Martha Stewart

After her release from prison, Martha Stewart quickly put her empire back together.

Henry S. Dziekan III/Getty Images

Following Helmsley with Stewart might seems like visiting a koala after the grizzly, but Stewart has something Helmsley doesn't: a high-profile felony conviction for something in addition to tax evasion. Sure, Stewart failed to pay taxes on her New York home to the sum of $220,000, claiming that because she didn't spend much time there, she shouldn't owe taxes on it (similar to claiming you don't owe taxes on your stock portfolio because you don't check it very often)[source: Woman's Day].

But the financial feather in Stewart's judicial cap that Helmsley lacks is lying to federal investigators.

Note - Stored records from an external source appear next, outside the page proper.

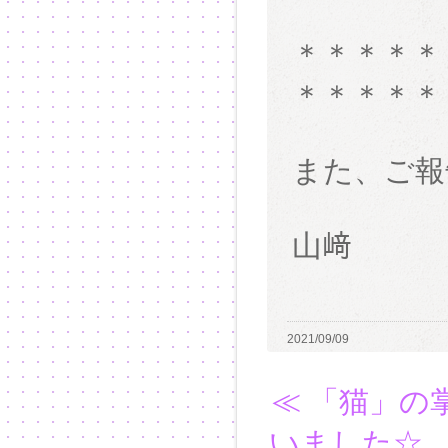
＊＊＊＊＊
＊＊＊＊＊
また、ご報
山﨑
2021/09/09
≪ 「猫」
いました☆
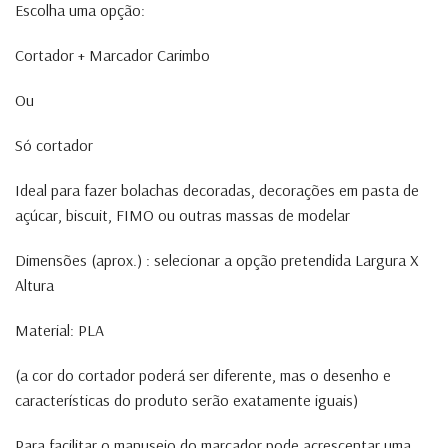
Escolha uma opção:
Cortador + Marcador Carimbo
Ou
Só cortador
Ideal para fazer bolachas decoradas, decorações em pasta de
açúcar, biscuit, FIMO ou outras massas de modelar
Dimensões (aprox.) : selecionar a opção pretendida Largura X
Altura
Material: PLA
(a cor do cortador poderá ser diferente, mas o desenho e
características do produto serão exatamente iguais)
Para facilitar o manuseio do marcador pode acrescentar uma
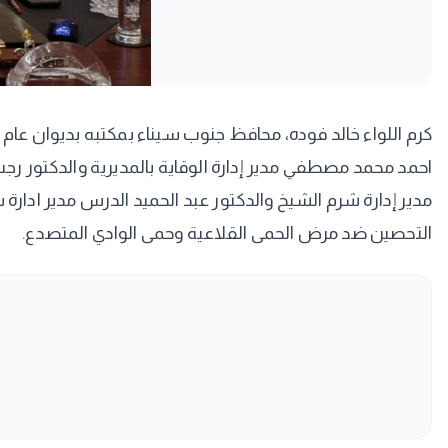
كرم اللواء خالد فوده، محافظ جنوب سيناء بمكتبه بديوان عام
احمد محمد مصطفي مدير إدارة الوقاية بالمديرية والدكتور ر
مدير إدارة شرم الشيخ والدكتور عبد الحميد الدرس مدير ادارة
التحصين ضد مرض الحمى القلاعية وحمى الوادي المتصدع.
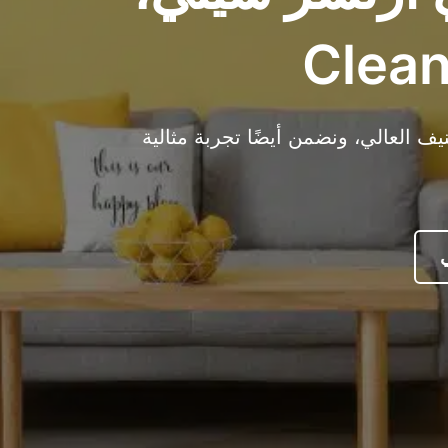
 العالي، ونضمن أيضًا تجربة مثالية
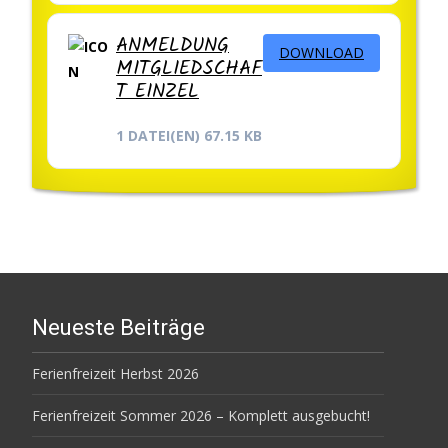
ANMELDUNG
DOWNLOAD
MITGLIEDSCHAF
T EINZEL
1 DATEI(EN)
67.15 KB
Neueste Beiträge
Ferienfreizeit Herbst 2026
Ferienfreizeit Sommer 2026 – Komplett ausgebucht!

Stewart claimed that she had a deal with the pharmaceutical company ImClone Systems to sell her shares of stock if the price ever dropped below $60. In fact, she had no such deal, and she sold 4,000 shares of ImClone stock worth $228,000 the day before the company announced its promising anti-cancer drug was not approved by the FDA [source: Washington Post].

Was it insider trading? The feds couldn't prove it. But they could prove that Stewart lied during the investigation. After 18 months in jail (at the same lock-up as Helsmley, coincidentally) and a forced rebuilding of her entire brand image, Stewart's $220,000 bill for back taxes looks like a parking ticket.